- AIM OF THE EXERCISE -
In the listing below, start your output at the line with "1 год поддержки" and end it after the line with "営業時間 : 9:00～24:00", copying every line exactly.

- DATA UNDER STUDY -

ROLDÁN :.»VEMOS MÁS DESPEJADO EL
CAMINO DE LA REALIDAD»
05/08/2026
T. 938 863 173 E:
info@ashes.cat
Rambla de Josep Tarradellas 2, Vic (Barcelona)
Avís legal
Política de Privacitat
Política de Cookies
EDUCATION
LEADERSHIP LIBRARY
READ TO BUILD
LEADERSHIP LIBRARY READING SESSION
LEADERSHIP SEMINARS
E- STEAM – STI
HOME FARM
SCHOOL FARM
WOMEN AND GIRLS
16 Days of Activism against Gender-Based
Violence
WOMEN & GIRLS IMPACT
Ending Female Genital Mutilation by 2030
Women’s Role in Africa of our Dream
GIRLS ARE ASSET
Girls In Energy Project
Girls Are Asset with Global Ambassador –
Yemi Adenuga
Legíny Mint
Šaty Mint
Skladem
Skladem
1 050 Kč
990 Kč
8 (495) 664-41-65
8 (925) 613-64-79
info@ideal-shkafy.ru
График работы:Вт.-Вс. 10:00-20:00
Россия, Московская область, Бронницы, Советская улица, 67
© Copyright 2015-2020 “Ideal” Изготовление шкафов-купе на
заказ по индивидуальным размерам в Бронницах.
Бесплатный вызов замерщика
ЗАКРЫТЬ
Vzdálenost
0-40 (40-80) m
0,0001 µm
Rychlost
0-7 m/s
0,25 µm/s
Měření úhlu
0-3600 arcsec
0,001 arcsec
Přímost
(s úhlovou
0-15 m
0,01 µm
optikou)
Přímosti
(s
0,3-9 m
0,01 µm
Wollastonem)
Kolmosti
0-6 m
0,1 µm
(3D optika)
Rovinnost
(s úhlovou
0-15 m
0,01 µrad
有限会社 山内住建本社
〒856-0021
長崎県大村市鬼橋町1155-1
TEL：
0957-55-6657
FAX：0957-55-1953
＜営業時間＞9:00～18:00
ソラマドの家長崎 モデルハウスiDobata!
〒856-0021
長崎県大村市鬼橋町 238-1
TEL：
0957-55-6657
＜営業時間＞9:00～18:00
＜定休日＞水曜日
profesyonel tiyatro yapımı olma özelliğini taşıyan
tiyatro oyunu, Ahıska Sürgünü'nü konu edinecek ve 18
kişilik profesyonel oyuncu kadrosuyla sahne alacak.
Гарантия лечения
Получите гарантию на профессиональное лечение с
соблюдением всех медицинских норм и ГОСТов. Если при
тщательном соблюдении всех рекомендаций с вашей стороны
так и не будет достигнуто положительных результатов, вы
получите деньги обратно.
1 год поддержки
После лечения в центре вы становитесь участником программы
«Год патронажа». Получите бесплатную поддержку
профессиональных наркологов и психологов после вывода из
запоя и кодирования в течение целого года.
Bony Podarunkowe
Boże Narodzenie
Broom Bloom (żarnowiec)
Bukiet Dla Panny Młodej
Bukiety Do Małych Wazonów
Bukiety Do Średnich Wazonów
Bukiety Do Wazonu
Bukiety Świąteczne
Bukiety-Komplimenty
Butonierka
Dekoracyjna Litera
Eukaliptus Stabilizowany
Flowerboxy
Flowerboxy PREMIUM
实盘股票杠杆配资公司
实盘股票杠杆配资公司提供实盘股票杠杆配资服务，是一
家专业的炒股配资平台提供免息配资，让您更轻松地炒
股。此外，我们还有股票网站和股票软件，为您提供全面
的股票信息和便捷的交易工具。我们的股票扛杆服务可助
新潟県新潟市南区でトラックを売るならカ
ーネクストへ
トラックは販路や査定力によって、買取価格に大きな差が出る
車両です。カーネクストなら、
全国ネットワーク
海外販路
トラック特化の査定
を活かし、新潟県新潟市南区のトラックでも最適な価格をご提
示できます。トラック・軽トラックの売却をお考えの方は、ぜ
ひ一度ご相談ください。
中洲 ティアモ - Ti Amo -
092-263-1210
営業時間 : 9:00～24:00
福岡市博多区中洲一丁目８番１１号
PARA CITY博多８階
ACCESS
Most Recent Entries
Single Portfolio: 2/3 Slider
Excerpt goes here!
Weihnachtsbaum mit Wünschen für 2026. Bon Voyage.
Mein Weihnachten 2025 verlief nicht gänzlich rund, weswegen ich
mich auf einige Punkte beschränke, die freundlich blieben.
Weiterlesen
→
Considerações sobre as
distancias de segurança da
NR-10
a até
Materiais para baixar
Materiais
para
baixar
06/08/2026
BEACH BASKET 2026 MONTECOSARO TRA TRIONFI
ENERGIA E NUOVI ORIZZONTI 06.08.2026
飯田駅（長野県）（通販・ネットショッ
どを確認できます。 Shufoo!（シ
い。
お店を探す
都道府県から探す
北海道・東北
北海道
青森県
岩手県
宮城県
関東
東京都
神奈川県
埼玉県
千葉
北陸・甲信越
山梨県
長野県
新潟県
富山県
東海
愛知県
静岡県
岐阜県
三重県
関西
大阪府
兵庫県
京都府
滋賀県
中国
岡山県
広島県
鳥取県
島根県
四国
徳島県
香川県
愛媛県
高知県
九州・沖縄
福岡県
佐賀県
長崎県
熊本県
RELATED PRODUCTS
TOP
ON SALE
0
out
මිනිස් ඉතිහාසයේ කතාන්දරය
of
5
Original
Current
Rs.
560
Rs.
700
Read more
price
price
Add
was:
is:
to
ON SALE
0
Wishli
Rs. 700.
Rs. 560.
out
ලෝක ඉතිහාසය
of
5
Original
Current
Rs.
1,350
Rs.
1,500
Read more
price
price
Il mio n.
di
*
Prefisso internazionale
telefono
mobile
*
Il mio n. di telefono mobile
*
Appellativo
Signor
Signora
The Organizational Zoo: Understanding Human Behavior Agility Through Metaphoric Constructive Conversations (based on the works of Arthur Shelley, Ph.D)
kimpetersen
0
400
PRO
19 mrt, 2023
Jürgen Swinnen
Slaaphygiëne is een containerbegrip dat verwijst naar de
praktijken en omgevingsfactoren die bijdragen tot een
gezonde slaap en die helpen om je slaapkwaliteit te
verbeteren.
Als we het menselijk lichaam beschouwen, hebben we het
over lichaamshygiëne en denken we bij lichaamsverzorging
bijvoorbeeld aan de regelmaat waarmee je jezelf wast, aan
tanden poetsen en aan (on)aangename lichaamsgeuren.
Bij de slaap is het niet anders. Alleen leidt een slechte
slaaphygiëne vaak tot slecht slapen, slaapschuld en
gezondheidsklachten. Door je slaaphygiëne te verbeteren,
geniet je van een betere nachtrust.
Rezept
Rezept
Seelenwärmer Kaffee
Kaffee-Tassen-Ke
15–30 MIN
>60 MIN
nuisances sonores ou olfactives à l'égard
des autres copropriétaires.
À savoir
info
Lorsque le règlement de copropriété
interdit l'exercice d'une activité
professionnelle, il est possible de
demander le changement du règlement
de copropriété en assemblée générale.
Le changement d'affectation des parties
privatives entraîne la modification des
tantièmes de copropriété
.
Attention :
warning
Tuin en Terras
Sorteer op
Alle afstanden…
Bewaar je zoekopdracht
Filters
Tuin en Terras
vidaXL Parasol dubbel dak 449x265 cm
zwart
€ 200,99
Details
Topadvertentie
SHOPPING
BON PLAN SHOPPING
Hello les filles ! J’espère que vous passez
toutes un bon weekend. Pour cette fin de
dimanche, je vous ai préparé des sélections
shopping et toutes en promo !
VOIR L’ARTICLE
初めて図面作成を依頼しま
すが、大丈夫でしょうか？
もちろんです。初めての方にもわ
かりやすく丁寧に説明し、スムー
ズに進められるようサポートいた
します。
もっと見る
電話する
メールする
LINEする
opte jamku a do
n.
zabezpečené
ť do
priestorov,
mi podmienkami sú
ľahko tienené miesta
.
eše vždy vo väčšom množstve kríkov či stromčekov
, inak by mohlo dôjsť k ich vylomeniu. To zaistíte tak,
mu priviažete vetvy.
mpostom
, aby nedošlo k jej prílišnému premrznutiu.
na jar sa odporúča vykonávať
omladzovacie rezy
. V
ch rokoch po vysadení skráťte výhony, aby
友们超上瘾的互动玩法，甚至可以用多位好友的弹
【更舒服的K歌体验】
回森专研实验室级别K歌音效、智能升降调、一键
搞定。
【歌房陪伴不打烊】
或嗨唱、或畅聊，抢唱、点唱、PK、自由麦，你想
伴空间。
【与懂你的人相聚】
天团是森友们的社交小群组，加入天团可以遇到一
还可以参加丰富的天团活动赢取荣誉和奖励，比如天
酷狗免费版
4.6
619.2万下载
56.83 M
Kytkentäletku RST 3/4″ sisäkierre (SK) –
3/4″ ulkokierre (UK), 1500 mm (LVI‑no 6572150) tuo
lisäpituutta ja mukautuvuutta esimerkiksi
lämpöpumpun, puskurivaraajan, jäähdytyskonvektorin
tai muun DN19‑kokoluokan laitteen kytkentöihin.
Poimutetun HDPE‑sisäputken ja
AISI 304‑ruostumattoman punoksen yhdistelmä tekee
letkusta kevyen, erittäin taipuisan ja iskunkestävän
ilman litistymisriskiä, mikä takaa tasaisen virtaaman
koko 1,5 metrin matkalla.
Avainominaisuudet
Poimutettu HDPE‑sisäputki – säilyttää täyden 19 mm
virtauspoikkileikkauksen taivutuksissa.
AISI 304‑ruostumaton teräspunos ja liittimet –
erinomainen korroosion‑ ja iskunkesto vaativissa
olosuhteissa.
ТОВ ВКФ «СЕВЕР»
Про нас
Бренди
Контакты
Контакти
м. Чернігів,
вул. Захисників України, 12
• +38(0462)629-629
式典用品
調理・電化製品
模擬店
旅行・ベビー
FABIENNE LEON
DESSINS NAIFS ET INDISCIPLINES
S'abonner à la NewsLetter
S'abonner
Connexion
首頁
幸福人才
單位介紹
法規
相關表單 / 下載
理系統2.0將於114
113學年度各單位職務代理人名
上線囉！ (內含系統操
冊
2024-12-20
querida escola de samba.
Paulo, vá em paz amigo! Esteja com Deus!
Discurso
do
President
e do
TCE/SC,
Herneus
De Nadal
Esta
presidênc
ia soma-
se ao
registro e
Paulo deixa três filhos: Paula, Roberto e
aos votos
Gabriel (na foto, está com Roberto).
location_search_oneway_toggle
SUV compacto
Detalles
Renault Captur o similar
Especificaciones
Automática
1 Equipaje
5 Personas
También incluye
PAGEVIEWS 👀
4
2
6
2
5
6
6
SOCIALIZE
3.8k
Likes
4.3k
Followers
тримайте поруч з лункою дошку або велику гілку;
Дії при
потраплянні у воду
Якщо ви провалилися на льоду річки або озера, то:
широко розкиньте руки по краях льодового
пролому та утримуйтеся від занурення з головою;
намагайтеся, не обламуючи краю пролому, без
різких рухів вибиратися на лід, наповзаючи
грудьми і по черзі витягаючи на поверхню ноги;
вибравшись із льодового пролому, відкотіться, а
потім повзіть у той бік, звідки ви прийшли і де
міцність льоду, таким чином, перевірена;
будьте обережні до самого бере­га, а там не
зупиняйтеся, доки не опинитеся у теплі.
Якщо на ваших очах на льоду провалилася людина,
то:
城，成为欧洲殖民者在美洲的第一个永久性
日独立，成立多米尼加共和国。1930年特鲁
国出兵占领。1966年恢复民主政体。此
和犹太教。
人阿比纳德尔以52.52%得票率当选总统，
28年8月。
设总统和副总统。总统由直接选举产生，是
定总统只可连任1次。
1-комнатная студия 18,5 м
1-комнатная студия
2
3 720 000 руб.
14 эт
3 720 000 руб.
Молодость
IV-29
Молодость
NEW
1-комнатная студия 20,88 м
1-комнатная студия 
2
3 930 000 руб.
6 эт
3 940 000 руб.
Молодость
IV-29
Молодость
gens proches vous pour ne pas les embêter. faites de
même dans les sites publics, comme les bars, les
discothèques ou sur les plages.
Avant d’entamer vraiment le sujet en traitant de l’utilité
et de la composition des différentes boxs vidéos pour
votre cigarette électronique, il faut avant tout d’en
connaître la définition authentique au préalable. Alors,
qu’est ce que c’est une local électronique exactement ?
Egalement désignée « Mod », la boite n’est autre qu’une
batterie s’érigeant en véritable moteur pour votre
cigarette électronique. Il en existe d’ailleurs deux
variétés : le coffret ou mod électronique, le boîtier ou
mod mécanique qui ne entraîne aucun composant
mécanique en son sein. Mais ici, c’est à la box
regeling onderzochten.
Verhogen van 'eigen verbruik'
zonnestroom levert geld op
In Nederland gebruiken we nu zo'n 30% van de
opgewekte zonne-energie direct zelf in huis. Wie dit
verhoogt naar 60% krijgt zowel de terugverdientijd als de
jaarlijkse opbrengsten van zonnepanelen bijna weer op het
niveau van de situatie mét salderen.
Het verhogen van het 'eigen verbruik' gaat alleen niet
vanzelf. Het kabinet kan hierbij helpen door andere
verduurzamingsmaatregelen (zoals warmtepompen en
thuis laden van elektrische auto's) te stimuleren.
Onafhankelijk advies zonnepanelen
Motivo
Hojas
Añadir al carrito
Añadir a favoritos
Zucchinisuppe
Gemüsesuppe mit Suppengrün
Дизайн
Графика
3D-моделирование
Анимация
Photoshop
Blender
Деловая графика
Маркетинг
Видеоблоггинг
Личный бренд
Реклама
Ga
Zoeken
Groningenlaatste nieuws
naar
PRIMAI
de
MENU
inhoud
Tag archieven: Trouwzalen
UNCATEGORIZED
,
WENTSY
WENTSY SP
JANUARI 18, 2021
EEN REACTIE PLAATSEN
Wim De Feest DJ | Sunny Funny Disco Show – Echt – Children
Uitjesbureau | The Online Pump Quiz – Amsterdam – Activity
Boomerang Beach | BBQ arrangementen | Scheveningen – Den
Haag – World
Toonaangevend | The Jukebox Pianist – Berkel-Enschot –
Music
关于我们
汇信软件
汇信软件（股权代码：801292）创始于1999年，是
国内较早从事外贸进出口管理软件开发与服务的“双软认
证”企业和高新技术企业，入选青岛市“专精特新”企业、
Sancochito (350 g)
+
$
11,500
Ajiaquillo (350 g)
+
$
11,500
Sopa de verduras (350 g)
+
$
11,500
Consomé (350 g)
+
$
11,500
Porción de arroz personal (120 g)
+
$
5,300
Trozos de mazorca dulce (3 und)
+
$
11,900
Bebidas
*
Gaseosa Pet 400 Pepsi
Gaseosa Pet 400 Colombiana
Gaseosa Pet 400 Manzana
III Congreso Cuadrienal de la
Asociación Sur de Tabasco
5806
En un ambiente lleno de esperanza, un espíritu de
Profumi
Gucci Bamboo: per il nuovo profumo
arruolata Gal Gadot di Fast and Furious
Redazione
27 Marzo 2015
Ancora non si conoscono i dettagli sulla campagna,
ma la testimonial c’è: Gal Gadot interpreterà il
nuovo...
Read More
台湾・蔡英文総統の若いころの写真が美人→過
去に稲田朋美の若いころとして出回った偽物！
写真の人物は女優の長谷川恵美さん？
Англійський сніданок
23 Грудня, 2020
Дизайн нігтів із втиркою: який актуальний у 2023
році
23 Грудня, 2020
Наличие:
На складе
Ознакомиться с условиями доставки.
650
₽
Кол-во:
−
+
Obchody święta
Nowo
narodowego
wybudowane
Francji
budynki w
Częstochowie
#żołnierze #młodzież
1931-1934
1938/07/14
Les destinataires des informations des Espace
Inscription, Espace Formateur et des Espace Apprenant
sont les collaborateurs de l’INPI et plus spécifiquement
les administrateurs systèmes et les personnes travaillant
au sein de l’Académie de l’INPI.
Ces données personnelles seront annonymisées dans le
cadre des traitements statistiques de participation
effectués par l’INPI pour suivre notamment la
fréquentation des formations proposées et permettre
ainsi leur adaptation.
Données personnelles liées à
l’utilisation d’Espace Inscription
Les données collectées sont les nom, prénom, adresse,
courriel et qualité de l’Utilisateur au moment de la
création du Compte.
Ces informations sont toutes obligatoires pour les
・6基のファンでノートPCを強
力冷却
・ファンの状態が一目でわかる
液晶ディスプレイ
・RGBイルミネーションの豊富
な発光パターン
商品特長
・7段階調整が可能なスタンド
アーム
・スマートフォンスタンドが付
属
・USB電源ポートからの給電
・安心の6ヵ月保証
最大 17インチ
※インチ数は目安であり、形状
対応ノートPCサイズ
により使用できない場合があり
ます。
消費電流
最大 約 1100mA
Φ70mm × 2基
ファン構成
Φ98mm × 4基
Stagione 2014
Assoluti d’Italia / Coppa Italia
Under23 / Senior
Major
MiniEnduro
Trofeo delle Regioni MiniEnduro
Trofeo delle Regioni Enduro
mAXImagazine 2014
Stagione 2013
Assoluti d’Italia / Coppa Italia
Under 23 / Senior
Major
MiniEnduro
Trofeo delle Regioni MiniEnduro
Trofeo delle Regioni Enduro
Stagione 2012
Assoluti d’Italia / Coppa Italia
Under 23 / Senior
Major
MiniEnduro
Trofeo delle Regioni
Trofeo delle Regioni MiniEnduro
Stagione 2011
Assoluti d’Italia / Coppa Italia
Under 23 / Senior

- ANSWER TO THIS PROBLEM -
1 год поддержки
После лечения в центре вы становитесь участником программы
«Год патронажа». Получите бесплатную поддержку
профессиональных наркологов и психологов после вывода из
запоя и кодирования в течение целого года.
Bony Podarunkowe
Boże Narodzenie
Broom Bloom (żarnowiec)
Bukiet Dla Panny Młodej
Bukiety Do Małych Wazonów
Bukiety Do Średnich Wazonów
Bukiety Do Wazonu
Bukiety Świąteczne
Bukiety-Komplimenty
Butonierka
Dekoracyjna Litera
Eukaliptus Stabilizowany
Flowerboxy
Flowerboxy PREMIUM
实盘股票杠杆配资公司
实盘股票杠杆配资公司提供实盘股票杠杆配资服务，是一
家专业的炒股配资平台提供免息配资，让您更轻松地炒
股。此外，我们还有股票网站和股票软件，为您提供全面
的股票信息和便捷的交易工具。我们的股票扛杆服务可助
新潟県新潟市南区でトラックを売るならカ
ーネクストへ
トラックは販路や査定力によって、買取価格に大きな差が出る
車両です。カーネクストなら、
全国ネットワーク
海外販路
トラック特化の査定
を活かし、新潟県新潟市南区のトラックでも最適な価格をご提
示できます。トラック・軽トラックの売却をお考えの方は、ぜ
ひ一度ご相談ください。
中洲 ティアモ - Ti Amo -
092-263-1210
営業時間 : 9:00～24:00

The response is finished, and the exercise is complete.